─── INFORMATION ───
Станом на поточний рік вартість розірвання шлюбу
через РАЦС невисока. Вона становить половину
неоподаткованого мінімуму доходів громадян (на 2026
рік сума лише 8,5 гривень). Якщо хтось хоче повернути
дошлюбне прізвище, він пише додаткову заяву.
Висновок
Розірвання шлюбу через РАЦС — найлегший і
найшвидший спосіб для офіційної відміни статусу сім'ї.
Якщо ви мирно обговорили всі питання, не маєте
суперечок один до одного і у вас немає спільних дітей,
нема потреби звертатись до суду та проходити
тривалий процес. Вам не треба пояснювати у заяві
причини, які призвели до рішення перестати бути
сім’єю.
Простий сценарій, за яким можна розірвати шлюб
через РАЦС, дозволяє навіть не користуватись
───
─── INFORMATION ───
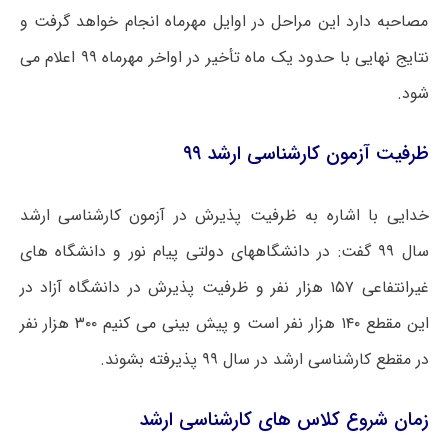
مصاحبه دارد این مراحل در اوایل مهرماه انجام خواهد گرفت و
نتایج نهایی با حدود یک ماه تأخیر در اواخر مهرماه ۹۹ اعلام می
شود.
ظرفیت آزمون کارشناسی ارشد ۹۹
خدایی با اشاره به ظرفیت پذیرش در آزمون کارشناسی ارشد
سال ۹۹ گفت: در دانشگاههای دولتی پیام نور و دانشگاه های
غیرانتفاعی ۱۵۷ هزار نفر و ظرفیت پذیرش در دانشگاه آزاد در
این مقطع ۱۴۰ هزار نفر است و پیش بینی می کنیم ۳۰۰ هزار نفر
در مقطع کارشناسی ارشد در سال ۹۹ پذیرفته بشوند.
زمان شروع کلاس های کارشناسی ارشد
───
» EXERCISE OBJECTIVE:
Above are the records; copy exactly the lines from the line with "سال ۹۹ گفت: در" through the line with "زمان شروع کلاس های کارشناسی ارشد", both included.

» YOUR RESPONSE:
سال ۹۹ گفت: در دانشگاههای دولتی پیام نور و دانشگاه های
غیرانتفاعی ۱۵۷ هزار نفر و ظرفیت پذیرش در دانشگاه آزاد در
این مقطع ۱۴۰ هزار نفر است و پیش بینی می کنیم ۳۰۰ هزار نفر
در مقطع کارشناسی ارشد در سال ۹۹ پذیرفته بشوند.
زمان شروع کلاس های کارشناسی ارشد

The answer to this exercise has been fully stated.